BEGIN Provided data

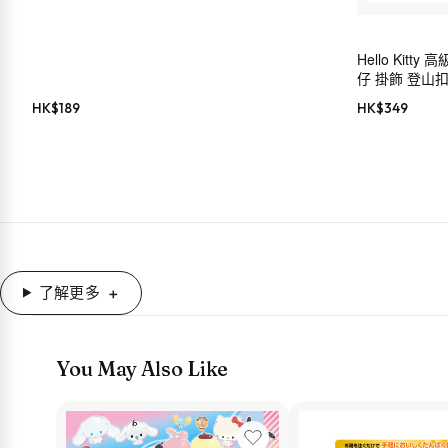
Hello Kit
仔 掛飾 登山扣 S
HK$
189
HK$
349
了解更多
You May Also Like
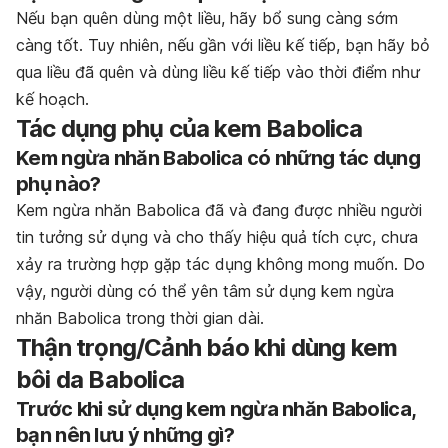
Nếu bạn quên dùng một liều, hãy bổ sung càng sớm
càng tốt. Tuy nhiên, nếu gần với liều kế tiếp, bạn hãy bỏ
qua liều đã quên và dùng liều kế tiếp vào thời điểm như
kế hoạch.
Tác dụng phụ của kem Babolica
Kem ngừa nhăn Babolica có những tác dụng
phụ nào?
Kem ngừa nhăn Babolica đã và đang được nhiều người
tin tưởng sử dụng và cho thấy hiệu quả tích cực, chưa
xảy ra trường hợp gặp tác dụng không mong muốn. Do
vậy, người dùng có thể yên tâm sử dụng kem ngừa
nhăn Babolica trong thời gian dài.
Thận trọng/Cảnh báo khi dùng kem
bôi da Babolica
Trước khi sử dụng kem ngừa nhăn Babolica,
bạn nên lưu ý những gì?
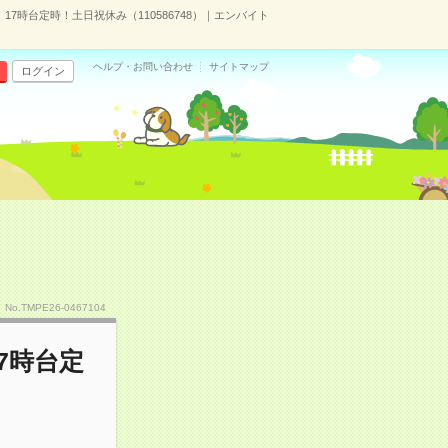
17時台定時！土日祝休み（110586748）｜エンバイト
ヘルプ・お問い合わせ
サイトマップ
ログイン
No.TMPE26-0467104
7時台定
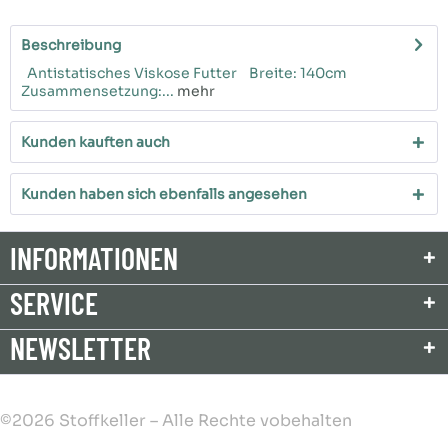
Beschreibung
Antistatisches Viskose Futter Breite: 140cm
Zusammensetzung:...
mehr
Kunden kauften auch
Kunden haben sich ebenfalls angesehen
INFORMATIONEN
SERVICE
NEWSLETTER
©2026 Stoffkeller – Alle Rechte vobehalten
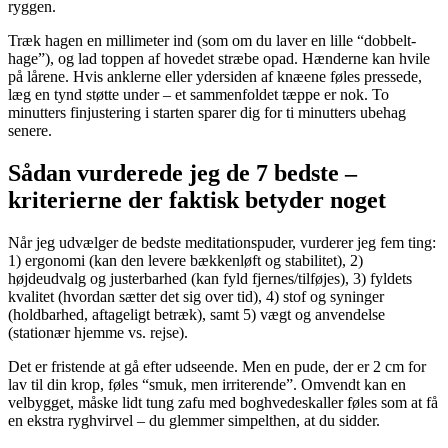
ryggen.
Træk hagen en millimeter ind (som om du laver en lille “dobbelt-
hage”), og lad toppen af hovedet stræbe opad. Hænderne kan hvile
på lårene. Hvis anklerne eller ydersiden af knæene føles pressede,
læg en tynd støtte under – et sammenfoldet tæppe er nok. To
minutters finjustering i starten sparer dig for ti minutters ubehag
senere.
Sådan vurderede jeg de 7 bedste –
kriterierne der faktisk betyder noget
Når jeg udvælger de bedste meditationspuder, vurderer jeg fem ting:
1) ergonomi (kan den levere bækkenløft og stabilitet), 2)
højdeudvalg og justerbarhed (kan fyld fjernes/tilføjes), 3) fyldets
kvalitet (hvordan sætter det sig over tid), 4) stof og syninger
(holdbarhed, aftageligt betræk), samt 5) vægt og anvendelse
(stationær hjemme vs. rejse).
Det er fristende at gå efter udseende. Men en pude, der er 2 cm for
lav til din krop, føles “smuk, men irriterende”. Omvendt kan en
velbygget, måske lidt tung zafu med boghvedeskaller føles som at få
en ekstra ryghvirvel – du glemmer simpelthen, at du sidder.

END Provided data

# Action item
Could you copy every line in the records that holds "tiếp"?

# Answer space
càng tốt. Tuy nhiên, nếu gần với liều kế tiếp, bạn hãy bỏ
qua liều đã quên và dùng liều kế tiếp vào thời điểm như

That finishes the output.